Pork schnitzel can be served with a side dish of potatoes, vegetables, or as an independent dish. Both red tomato sauce and sour cream with garlic are suitable for it.

The dish will appeal to even selective gourmets. It turns out tasty, satisfying and very appetizing in appearance.

Would need:

  • pork pulp - 0.6 kg;
  • cold water - 2 tbsp. l;
  • chicken egg - 1 pc;
  • salt, spices for meat;
  • white bread crackers;
  • Wheat flour;
  • mayonnaise;
  • refined sunflower oil.

Cooking:

  1. Wash the meat and pat dry with a paper towel. Cut into 1.5-2 cm flat pieces.
  2. Make notches all over the chops with a sharp knife. Sprinkle with salt, spices and grease with mayonnaise. Send for 30 minutes in the refrigerator.
  3. In a deep bowl, beat the egg with water and a pinch of salt - lezon. Sprinkle flour and breadcrumbs into two bowls.
  4. Dip each schnitzel in flour, seasoning and breadcrumbs. Put on a greased baking sheet and send to an oven preheated to 200 ° C.
  5. Bake for 40-45 minutes.

A good alternative to the classic schnitzel from a whole piece of meat can be chopped schnitzel. This recipe is useful if the meat is not quite suitable for frying chops from it. It is easy to eat without a knife.

Would need:

  • pork - 0.6 kg;
  • salt pepper;
  • eggs - 1 pc;
  • flour - 0.03 kg;
  • crackers - 0.05 kg;
  • vegetable oil.

Cooking:

  1. Wash and dry the pork. Lay out on a board and cut into 1x1 cm cubes. Then cover with clingfilm and beat lightly.
  2. Put the chopped meat in a bag. Pour flour, salt and pepper into it. Shake well so that they are evenly distributed over the meat.
  3. Place the pork in a bowl and beat in the egg. From the mass, form oval "chops" and roll in breadcrumbs.
  4. In a well-heated frying pan, fry the chopped schnitzels in a sufficient amount of oil for 5-7 minutes on each side.

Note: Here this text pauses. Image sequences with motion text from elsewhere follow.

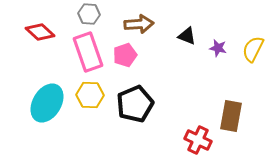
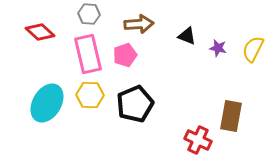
pink rectangle: moved 2 px down; rotated 6 degrees clockwise
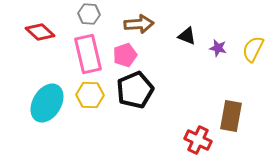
black pentagon: moved 14 px up
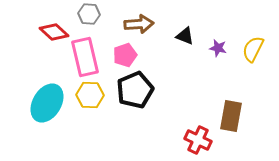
red diamond: moved 14 px right
black triangle: moved 2 px left
pink rectangle: moved 3 px left, 3 px down
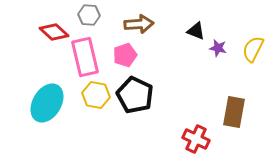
gray hexagon: moved 1 px down
black triangle: moved 11 px right, 5 px up
black pentagon: moved 5 px down; rotated 24 degrees counterclockwise
yellow hexagon: moved 6 px right; rotated 8 degrees clockwise
brown rectangle: moved 3 px right, 4 px up
red cross: moved 2 px left, 1 px up
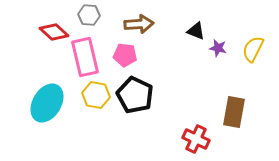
pink pentagon: rotated 25 degrees clockwise
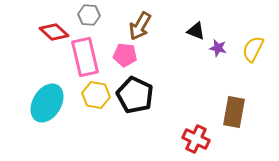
brown arrow: moved 1 px right, 2 px down; rotated 124 degrees clockwise
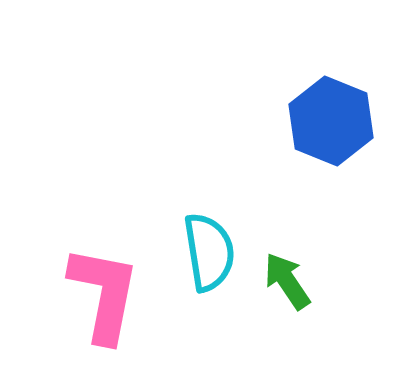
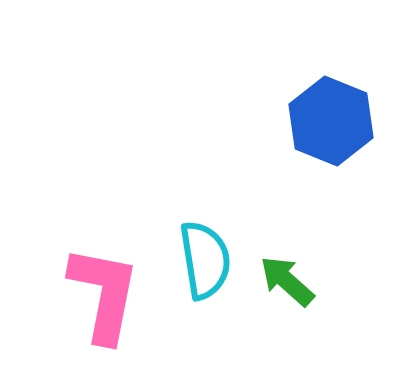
cyan semicircle: moved 4 px left, 8 px down
green arrow: rotated 14 degrees counterclockwise
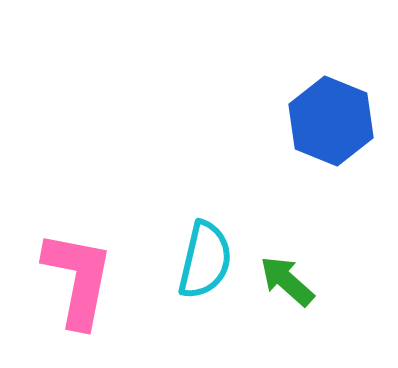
cyan semicircle: rotated 22 degrees clockwise
pink L-shape: moved 26 px left, 15 px up
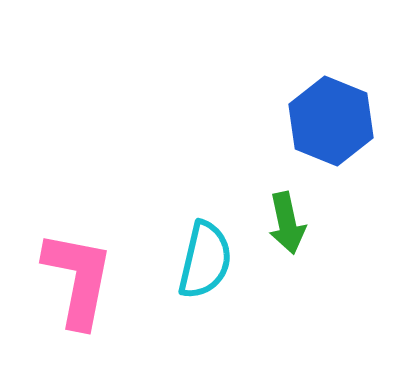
green arrow: moved 58 px up; rotated 144 degrees counterclockwise
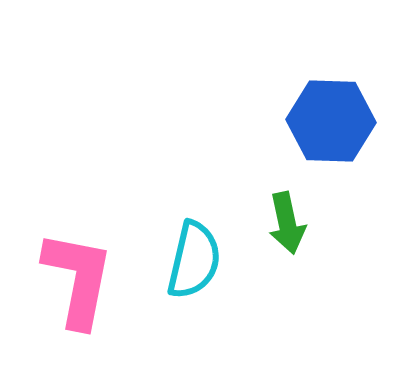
blue hexagon: rotated 20 degrees counterclockwise
cyan semicircle: moved 11 px left
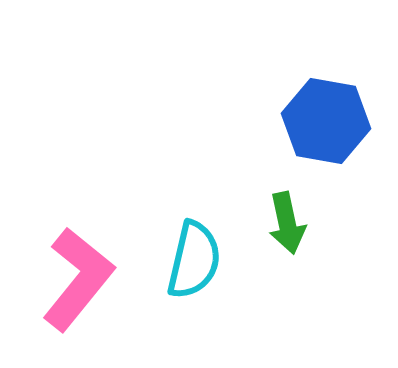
blue hexagon: moved 5 px left; rotated 8 degrees clockwise
pink L-shape: rotated 28 degrees clockwise
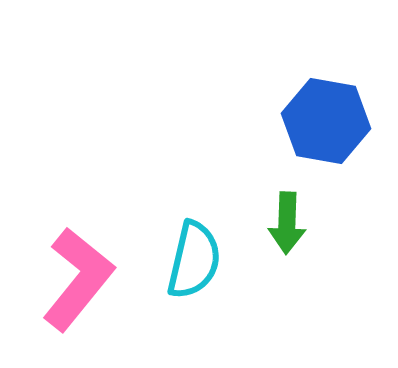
green arrow: rotated 14 degrees clockwise
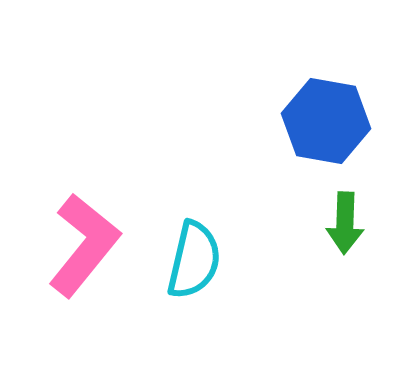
green arrow: moved 58 px right
pink L-shape: moved 6 px right, 34 px up
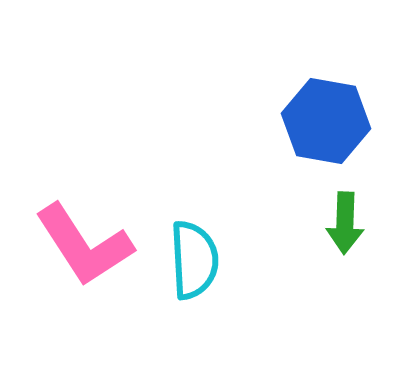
pink L-shape: rotated 108 degrees clockwise
cyan semicircle: rotated 16 degrees counterclockwise
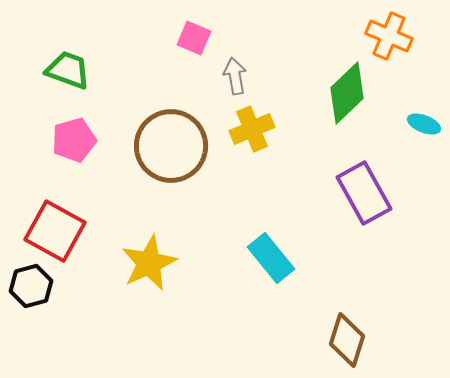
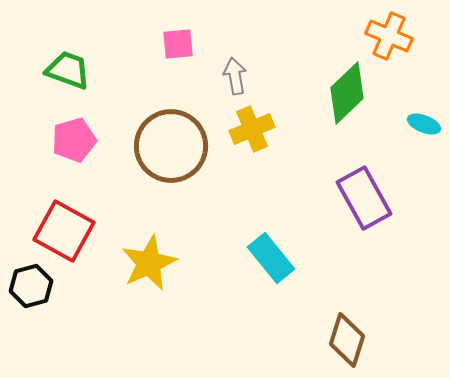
pink square: moved 16 px left, 6 px down; rotated 28 degrees counterclockwise
purple rectangle: moved 5 px down
red square: moved 9 px right
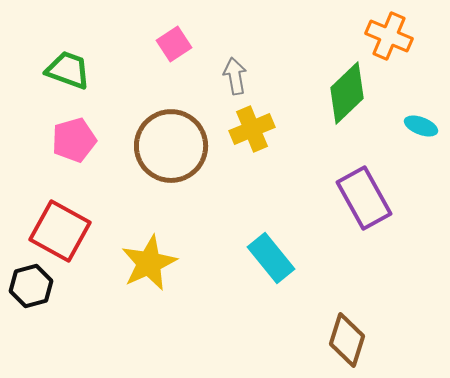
pink square: moved 4 px left; rotated 28 degrees counterclockwise
cyan ellipse: moved 3 px left, 2 px down
red square: moved 4 px left
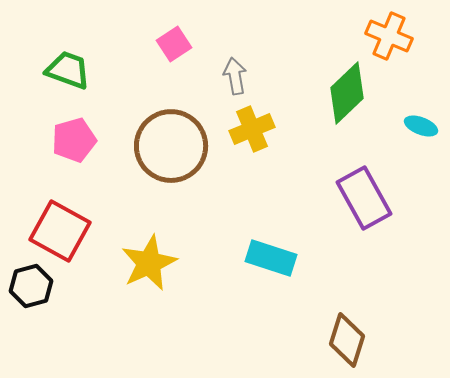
cyan rectangle: rotated 33 degrees counterclockwise
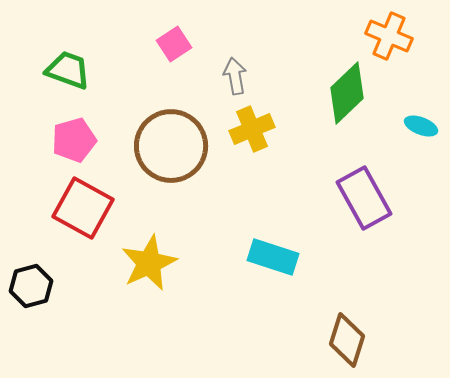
red square: moved 23 px right, 23 px up
cyan rectangle: moved 2 px right, 1 px up
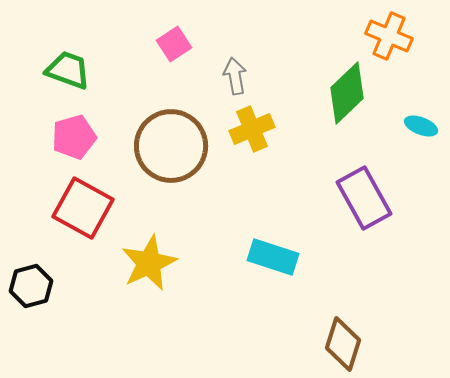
pink pentagon: moved 3 px up
brown diamond: moved 4 px left, 4 px down
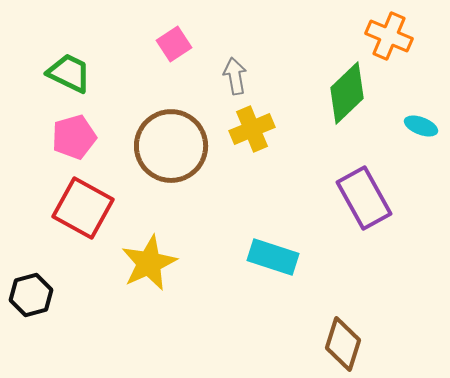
green trapezoid: moved 1 px right, 3 px down; rotated 6 degrees clockwise
black hexagon: moved 9 px down
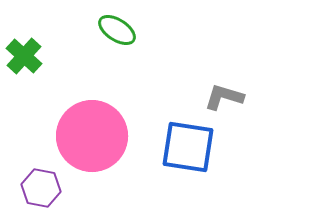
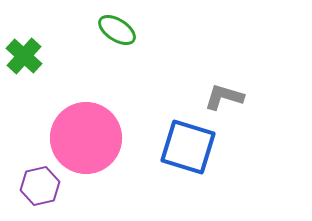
pink circle: moved 6 px left, 2 px down
blue square: rotated 8 degrees clockwise
purple hexagon: moved 1 px left, 2 px up; rotated 24 degrees counterclockwise
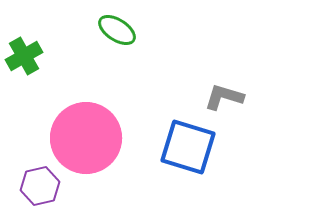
green cross: rotated 18 degrees clockwise
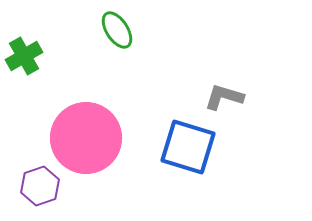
green ellipse: rotated 24 degrees clockwise
purple hexagon: rotated 6 degrees counterclockwise
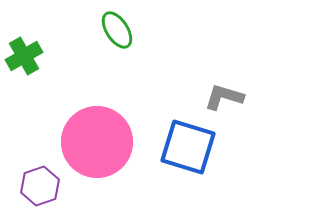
pink circle: moved 11 px right, 4 px down
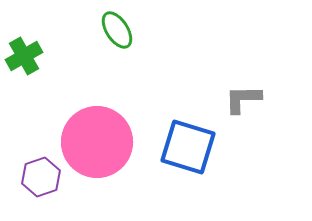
gray L-shape: moved 19 px right, 2 px down; rotated 18 degrees counterclockwise
purple hexagon: moved 1 px right, 9 px up
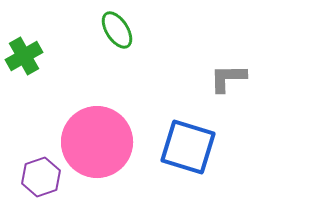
gray L-shape: moved 15 px left, 21 px up
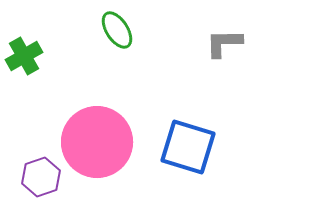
gray L-shape: moved 4 px left, 35 px up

Schnitzel with cheese and tomatoes

As a main dish on the festive table, you can cook an elegant schnitzel with cheese and tomatoes. None of the guests can remain indifferent to such a treat.

  • pork tenderloin - 0.7 kg;
  • egg - 1 pc;
  • flour - 0.5 cups;
  • cold water - 2 tbsp;
  • salt, spices;
  • mayonnaise;
  • hard cheese with a fat content of at least 50%;
  • tomatoes - 2 pcs.

Cooking:

  1. Wash the cutout and pat dry. Cut across the grain into 1.5 cm thick pieces.
  2. Gently beat with a hammer and rub with salt and spices. Coat each chop with mayonnaise.
  3. Prepare lezon and flour for breading.
  4. Dip the meat first in flour, then in seasoning and again in flour. Put on a baking sheet and send to the oven preheated to 200. Bake 30 minutes.
  5. Remove the schnitzels from the oven, lightly grease each with mayonnaise, top with chopped tomato and grated cheese. Return to oven for another 10 minutes.

Each of these recipes is a combination of simplicity and sophistication.